🤖 AI Summary
Current automated program repair (APR) methods over-rely on static analysis while neglecting dynamic runtime behavior, limiting their ability to guide large language models (LLMs) toward accurate fixes.
Method: This paper presents the first systematic investigation into how program execution traces enhance LLM-based repair. We propose a trajectory-injection prompting strategy that structurally incorporates dynamic execution information into LLM inputs while maintaining可控 computational complexity.
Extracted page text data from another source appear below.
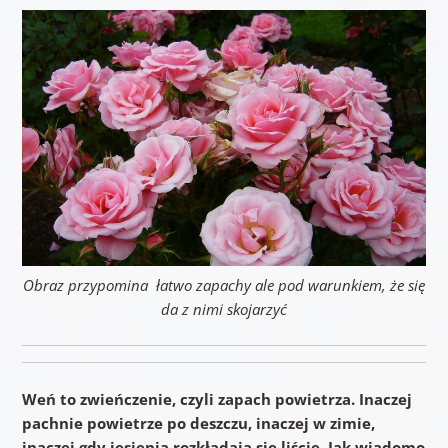
Obraz przypomina łatwo zapachy ale pod warunkiem, że się
da z nimi skojarzyć
Weń to zwieńczenie, czyli zapach powietrza. Inaczej
pachnie powietrze po deszczu, inaczej w zimie,
inaczej gdy jesienią rozkładają się liście. Jak wiadomo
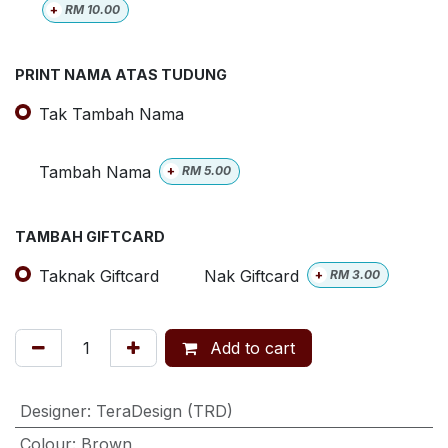
+
RM
10.00
PRINT NAMA ATAS TUDUNG
Tak Tambah Nama
Tambah Nama
+
RM
5.00
TAMBAH GIFTCARD
Taknak Giftcard
Nak Giftcard
+
RM
3.00
Add to cart
Designer
:
TeraDesign (TRD)
Colour
:
Brown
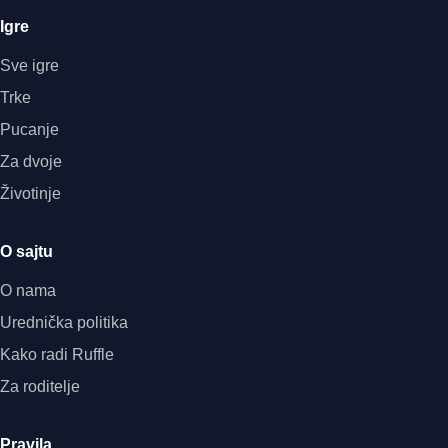
Igre
Sve igre
Trke
Pucanje
Za dvoje
Životinje
O sajtu
O nama
Urednička politika
Kako radi Ruffle
Za roditelje
Pravila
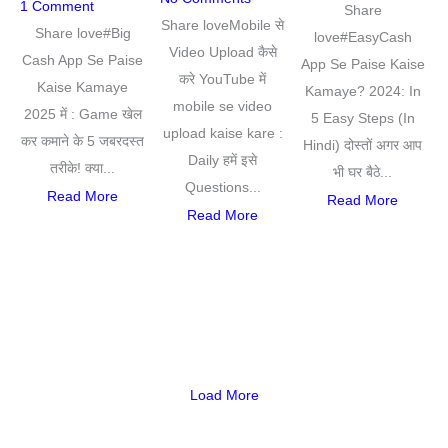
1 Comment
Share
Share loveMobile से
Share love#Big
love#EasyCash
Video Upload कैसे
Cash App Se Paise
App Se Paise Kaise
करे YouTube में
Kaise Kamaye
Kamaye? 2024: In
mobile se video
2025 में : Game खेल
5 Easy Steps (In
upload kaise kare :
कर कमाने के 5 जबरदस्त
Hindi) दोस्तों अगर आप
Daily हमें इसे
तरीके! क्या...
भी घर बैठे...
Questions...
Read More
Read More
Read More
Load More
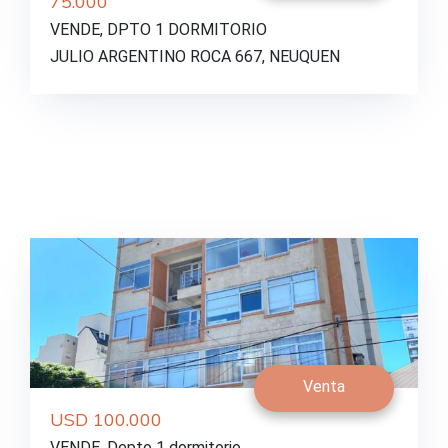
75.000
VENDE, DPTO 1 DORMITORIO
JULIO ARGENTINO ROCA 667, NEUQUEN
Venta
USD 100.000
VENDE, Depto 1 dormitorio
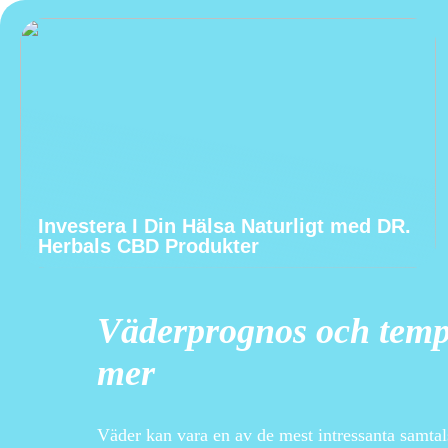
Investera I Din Hälsa Naturligt med DR.
Herbals CBD Produkter
Väderprognos och temp
mer
Väder kan vara en av de mest intressanta samtal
Contribution/Results: Extensive evaluation across six dataset–model combinations—including controlled ablation studies and probing analyses—demonstrates the efficacy boundary of execution traces: significant accuracy improvements in two configurations; consistent superiority over trajectory-free baselines and lightweight fine-tuning approaches. Our core contribution is establishing execution traces as a novel, effective signal for LLM-based program understanding, thereby enabling a scalable, dynamically aware APR paradigm.
📝 Abstract
Large Language Models (LLMs) show promising performance on various programming tasks, including Automatic Program Repair (APR). However, most approaches to LLM-based APR are limited to the static analysis of the programs, while disregarding their runtime behavior. Inspired by knowledge-augmented NLP, in this work, we aim to remedy this potential blind spot by augmenting standard APR prompts with program execution traces. We evaluate our approach using the GPT family of models on three popular APR datasets. Our findings suggest that simply incorporating execution traces into the prompt provides a limited performance improvement over trace-free baselines, in only 2 out of 6 tested dataset / model configurations. We further find that the effectiveness of execution traces for APR diminishes as their complexity increases. We explore several strategies for leveraging traces in prompts and demonstrate that LLM-optimized prompts help outperform trace-free prompts more consistently. Additionally, we show trace-based prompting to be superior to finetuning a smaller LLM on a small-scale dataset; and conduct probing studies reinforcing the notion that execution traces can complement the reasoning abilities of the LLMs.